## What to do
Using the data below, return all lines in which "title" appears.
----- Available data
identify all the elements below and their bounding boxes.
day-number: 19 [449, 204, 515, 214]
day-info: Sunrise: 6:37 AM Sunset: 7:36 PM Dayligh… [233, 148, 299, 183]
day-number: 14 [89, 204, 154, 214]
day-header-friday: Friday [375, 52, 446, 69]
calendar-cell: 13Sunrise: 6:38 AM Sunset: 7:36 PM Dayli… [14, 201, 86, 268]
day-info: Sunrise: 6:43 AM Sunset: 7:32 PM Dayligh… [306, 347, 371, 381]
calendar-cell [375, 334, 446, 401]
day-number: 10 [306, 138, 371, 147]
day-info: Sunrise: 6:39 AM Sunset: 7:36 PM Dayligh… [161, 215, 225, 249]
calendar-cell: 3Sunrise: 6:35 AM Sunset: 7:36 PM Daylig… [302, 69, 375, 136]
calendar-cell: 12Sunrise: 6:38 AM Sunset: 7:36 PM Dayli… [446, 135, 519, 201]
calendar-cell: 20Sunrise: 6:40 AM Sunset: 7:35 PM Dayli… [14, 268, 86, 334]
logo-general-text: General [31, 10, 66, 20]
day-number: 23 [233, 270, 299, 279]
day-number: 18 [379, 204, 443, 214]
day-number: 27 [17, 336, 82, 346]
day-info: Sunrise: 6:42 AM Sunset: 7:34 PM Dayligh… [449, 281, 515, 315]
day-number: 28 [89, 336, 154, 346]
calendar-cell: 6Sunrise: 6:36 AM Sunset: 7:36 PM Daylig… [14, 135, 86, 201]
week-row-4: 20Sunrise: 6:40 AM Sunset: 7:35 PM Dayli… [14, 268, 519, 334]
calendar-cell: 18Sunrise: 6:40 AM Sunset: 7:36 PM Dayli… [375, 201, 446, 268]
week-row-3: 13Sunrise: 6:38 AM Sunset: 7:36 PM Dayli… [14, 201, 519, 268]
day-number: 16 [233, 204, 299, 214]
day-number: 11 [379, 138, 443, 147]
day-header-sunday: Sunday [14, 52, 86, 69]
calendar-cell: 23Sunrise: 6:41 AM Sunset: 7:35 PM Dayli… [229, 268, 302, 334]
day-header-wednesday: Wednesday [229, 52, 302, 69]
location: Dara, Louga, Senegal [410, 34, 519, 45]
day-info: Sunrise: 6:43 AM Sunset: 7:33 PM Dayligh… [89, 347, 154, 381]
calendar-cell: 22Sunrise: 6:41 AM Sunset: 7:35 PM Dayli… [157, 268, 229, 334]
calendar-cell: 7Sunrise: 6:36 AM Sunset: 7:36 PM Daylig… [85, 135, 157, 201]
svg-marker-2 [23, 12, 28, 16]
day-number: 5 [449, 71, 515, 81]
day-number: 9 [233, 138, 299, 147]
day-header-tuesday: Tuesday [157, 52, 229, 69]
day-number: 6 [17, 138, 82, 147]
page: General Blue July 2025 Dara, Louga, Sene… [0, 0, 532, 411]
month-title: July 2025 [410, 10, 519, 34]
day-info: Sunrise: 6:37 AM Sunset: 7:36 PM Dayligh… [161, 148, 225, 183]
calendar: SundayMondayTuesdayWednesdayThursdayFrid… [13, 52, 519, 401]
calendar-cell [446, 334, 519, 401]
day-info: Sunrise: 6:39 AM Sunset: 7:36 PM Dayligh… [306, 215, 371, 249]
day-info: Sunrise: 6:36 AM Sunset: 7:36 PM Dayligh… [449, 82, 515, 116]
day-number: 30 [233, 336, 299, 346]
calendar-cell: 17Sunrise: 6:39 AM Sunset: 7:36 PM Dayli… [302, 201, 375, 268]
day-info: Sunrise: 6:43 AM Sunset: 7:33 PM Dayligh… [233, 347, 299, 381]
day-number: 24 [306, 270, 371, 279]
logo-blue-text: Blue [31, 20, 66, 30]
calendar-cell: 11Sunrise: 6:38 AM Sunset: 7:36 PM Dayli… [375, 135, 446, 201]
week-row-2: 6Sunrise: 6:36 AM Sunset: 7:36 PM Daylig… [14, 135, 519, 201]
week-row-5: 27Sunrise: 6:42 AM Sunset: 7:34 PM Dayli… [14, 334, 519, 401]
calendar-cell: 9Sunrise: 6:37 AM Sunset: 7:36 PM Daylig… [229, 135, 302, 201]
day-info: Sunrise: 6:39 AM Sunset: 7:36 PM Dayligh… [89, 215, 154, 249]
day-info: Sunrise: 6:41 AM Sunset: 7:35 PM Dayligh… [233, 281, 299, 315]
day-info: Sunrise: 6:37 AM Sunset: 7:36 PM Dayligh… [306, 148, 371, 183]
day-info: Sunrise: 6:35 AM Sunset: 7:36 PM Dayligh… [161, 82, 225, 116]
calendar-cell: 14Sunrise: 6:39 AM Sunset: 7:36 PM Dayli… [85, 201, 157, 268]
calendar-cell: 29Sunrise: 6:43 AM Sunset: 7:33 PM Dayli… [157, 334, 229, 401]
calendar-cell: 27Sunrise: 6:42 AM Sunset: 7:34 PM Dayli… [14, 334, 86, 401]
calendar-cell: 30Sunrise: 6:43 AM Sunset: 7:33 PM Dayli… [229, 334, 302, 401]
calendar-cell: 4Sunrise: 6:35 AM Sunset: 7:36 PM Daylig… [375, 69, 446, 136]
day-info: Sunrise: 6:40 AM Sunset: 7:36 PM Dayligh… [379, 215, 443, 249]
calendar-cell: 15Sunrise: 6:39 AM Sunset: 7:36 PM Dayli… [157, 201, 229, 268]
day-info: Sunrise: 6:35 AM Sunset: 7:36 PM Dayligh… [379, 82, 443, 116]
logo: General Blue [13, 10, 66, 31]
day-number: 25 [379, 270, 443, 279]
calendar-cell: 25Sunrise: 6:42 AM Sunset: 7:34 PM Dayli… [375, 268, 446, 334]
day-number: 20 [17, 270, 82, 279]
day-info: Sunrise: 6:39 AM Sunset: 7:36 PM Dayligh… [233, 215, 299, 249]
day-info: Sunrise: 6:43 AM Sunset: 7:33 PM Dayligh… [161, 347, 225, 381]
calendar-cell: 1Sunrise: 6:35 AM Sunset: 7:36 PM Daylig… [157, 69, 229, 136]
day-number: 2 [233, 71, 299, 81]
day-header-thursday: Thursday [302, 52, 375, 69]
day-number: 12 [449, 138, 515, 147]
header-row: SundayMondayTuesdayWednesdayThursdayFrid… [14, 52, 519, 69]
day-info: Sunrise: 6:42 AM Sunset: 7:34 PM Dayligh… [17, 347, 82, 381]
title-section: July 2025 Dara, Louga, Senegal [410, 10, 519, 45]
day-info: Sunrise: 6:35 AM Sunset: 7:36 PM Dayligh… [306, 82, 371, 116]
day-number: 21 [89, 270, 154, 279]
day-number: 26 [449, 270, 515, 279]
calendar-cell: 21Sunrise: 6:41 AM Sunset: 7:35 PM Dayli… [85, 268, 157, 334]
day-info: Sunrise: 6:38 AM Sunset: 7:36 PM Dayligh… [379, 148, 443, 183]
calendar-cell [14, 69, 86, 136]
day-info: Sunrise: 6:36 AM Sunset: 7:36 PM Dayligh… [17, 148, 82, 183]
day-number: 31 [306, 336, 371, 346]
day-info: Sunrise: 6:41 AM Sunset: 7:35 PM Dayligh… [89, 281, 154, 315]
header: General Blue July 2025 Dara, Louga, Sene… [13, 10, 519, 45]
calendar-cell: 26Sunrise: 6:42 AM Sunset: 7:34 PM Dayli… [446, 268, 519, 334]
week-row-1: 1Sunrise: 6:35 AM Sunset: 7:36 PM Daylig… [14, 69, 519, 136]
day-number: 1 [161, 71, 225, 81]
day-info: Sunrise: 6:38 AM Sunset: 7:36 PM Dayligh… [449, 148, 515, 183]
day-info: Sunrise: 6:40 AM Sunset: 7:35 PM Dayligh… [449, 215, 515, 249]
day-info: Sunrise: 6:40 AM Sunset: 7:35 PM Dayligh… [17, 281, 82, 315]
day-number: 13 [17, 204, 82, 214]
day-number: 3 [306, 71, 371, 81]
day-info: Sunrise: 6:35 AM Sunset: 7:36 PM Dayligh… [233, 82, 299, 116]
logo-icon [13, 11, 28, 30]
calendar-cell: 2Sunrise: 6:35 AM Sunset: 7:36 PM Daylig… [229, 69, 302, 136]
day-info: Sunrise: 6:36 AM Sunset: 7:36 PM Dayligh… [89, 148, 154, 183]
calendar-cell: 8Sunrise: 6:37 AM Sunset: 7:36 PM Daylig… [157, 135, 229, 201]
----------
## Output of the task
month-title: July 2025 [410, 10, 519, 34]
title-section: July 2025 Dara, Louga, Senegal [410, 10, 519, 45]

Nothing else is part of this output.